Dozens of injured survivors of the tsunami languished at an overwhelmed hospital Friday, including a newly orphaned 2-month-old boy found in a storm drain. The injured lay on mats or the bare floor as rainwater dripped onto them from holes in the ceiling and intravenous tubes hung from plastic ropes strung from the rafters. The infant, with cuts on his face, blinked sleepily in a crib. Hospital workers named him Imanual Tegar. Tegar means "tough" in Indonesian.

"We need doctors, specialists," nurse Anputra said at the tiny hospital in Pagai Utara -- one of the four main islands in the Mentawai chain slammed by Monday's tsunami.

Officials say 20,000 survivors on the islands are homeless. Many were sorely in need of help, which the government was struggling to deliver.

While tons of aid has reached the islands' main towns, many farther-flung villages are accessible only by foot or sea because roads are too old or damaged for large trucks. Storms, however, have made the waters too dangerous for small boats, West Sumatra Gov. Irwan Prayitno told reporters. Even when seas calm down, another official said the government hasn't been able to gather enough boats to address the scale of the disaster, making do with just a few dozen wooden boats with outboard motors.

Despite the challenges, a group of 50 private aid workers did set out by sea in a 75-foot vessel Friday for villages along the southern coast of South Pagai. In Limu, dozens of houses were destroyed, some swept off their foundations. Dead chickens littered the shoreline.

Villagers eagerly grabbed the boxes of sardines and noodles and the sleeping mats the workers delivered, though many were too terrified to come down to the beach. There were no deaths in Limu, but one person was injured.

Government teams also delivered food -- mostly boxes of instant noodles -- by dropping it out of Hercules planes. Local television footage showed survivors running to pick up the boxes.

The toll from the tsunami and the earthquake beneath the Indian Ocean that spawned it rose to 408 on Friday as officials found more bodies, and 303 people were still missing and feared swept out to sea, said Agus Prayitno of the West Sumatra provincial disaster management center.

Along with those killed by Mount Merapi's eruption this week, the number of dead from the two disasters, which struck within 24 hours of each other, has now reached 443. Officials said two more people died of burns from Tuesday's blast, bringing the volcano's death toll to 35.

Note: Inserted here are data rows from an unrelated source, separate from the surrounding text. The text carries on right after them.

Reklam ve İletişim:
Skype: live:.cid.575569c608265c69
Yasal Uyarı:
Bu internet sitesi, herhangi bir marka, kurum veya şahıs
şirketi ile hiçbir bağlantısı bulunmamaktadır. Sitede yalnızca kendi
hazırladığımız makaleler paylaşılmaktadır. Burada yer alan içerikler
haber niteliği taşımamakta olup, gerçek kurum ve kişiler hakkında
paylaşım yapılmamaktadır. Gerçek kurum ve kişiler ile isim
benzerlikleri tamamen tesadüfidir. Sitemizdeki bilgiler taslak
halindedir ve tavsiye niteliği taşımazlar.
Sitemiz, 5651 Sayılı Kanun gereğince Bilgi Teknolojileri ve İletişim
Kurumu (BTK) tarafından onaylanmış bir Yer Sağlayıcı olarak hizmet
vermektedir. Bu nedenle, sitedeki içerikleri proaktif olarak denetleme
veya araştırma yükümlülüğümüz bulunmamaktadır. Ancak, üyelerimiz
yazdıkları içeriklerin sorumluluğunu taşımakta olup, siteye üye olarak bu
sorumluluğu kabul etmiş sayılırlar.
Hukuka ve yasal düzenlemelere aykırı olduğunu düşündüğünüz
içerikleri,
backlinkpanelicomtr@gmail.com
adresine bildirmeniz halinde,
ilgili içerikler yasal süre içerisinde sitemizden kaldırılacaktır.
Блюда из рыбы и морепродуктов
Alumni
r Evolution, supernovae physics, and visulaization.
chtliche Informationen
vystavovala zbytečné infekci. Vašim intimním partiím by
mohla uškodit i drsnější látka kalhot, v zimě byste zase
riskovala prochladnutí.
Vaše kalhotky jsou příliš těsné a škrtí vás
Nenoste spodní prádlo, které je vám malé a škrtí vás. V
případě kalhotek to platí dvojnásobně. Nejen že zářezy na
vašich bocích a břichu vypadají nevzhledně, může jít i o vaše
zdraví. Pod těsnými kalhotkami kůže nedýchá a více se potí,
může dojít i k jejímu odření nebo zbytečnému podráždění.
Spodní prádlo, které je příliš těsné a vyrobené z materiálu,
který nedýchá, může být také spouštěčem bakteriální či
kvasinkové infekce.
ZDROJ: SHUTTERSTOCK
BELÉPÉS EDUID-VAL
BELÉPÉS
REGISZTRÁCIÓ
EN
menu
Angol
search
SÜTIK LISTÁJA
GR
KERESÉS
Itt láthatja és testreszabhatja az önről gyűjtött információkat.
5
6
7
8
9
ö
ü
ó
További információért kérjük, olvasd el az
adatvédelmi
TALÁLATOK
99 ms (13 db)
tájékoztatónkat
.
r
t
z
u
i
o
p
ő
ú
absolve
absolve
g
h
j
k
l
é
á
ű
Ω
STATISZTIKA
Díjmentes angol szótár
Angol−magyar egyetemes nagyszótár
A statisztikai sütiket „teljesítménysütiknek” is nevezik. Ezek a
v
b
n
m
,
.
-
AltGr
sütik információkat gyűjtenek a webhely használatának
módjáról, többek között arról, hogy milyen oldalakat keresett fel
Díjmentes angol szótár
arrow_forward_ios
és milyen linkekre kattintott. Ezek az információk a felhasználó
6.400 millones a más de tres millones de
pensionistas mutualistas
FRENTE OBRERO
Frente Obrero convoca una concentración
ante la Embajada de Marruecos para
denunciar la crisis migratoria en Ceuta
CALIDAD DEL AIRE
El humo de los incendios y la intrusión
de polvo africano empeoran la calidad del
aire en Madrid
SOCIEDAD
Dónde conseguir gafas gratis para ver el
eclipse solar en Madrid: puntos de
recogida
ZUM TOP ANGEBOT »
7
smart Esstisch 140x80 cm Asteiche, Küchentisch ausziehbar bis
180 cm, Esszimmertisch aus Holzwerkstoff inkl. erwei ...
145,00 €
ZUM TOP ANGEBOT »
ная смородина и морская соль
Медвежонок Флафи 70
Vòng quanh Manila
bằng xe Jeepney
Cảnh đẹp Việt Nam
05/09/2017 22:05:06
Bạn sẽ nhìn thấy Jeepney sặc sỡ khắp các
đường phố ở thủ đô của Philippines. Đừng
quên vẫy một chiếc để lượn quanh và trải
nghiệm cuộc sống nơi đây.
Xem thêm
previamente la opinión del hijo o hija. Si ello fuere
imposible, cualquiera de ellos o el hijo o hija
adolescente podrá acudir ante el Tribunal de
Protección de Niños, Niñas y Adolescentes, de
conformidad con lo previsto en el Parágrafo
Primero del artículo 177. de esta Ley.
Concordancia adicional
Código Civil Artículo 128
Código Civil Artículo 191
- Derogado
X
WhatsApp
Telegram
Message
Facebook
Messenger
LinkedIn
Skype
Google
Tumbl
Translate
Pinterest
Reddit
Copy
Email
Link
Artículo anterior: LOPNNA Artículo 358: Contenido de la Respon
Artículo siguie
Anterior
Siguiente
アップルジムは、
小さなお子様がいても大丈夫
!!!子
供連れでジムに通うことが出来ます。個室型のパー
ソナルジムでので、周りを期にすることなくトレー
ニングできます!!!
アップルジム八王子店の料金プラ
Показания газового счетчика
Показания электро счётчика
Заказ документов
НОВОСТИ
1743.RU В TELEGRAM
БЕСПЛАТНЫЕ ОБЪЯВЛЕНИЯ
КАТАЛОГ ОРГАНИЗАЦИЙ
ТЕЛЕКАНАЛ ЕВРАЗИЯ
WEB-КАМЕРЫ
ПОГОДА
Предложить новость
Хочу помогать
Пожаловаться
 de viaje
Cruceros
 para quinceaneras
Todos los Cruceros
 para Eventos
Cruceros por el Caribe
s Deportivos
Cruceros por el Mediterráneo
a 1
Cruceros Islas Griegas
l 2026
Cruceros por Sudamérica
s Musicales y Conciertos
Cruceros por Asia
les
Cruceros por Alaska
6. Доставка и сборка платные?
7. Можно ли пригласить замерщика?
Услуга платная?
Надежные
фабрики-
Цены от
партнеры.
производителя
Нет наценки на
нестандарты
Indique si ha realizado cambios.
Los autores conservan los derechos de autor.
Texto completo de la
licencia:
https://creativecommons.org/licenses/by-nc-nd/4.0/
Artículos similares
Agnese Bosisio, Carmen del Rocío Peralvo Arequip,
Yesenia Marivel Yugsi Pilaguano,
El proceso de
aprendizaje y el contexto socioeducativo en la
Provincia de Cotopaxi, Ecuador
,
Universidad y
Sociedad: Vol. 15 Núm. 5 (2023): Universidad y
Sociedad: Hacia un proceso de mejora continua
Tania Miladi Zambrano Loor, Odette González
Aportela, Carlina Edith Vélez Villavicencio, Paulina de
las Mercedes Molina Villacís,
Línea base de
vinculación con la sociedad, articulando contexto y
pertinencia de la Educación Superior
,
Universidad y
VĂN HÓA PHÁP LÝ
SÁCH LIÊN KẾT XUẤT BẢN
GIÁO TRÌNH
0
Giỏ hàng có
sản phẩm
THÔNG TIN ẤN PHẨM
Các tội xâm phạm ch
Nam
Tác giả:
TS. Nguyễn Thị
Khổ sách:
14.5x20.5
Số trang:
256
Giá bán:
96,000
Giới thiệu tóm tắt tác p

After a lull that allowed mourners to hold a mass burial for victims, the volcano rumbled with three small eruptions Thursday and five early Friday, according to Subandriyo, a senior government volcanologist. There were no reports of new injuries or damage.

At least 47,000 people who live around Mount Merapi are staying in government camps or with friends and relatives, the National Disaster Management Agency said.

The volcano's activity appeared to be easing pressure behind a lava dome that has formed in the crater, said Safari Dwiyono, a scientist who has been monitoring Merapi for 15 years.
"If the energy continues to release little by little like this, it reduces the chances of having a bigger, powerful eruption," he said.

Residents from Kinahrejo, Ngrangkah, and Kaliadem -- villages that were devastated in Tuesday's blast -- crammed into refugee camps. Officials brought cows, buffalo and goats down the mountain so that villagers wouldn't try to go home to check on their livestock.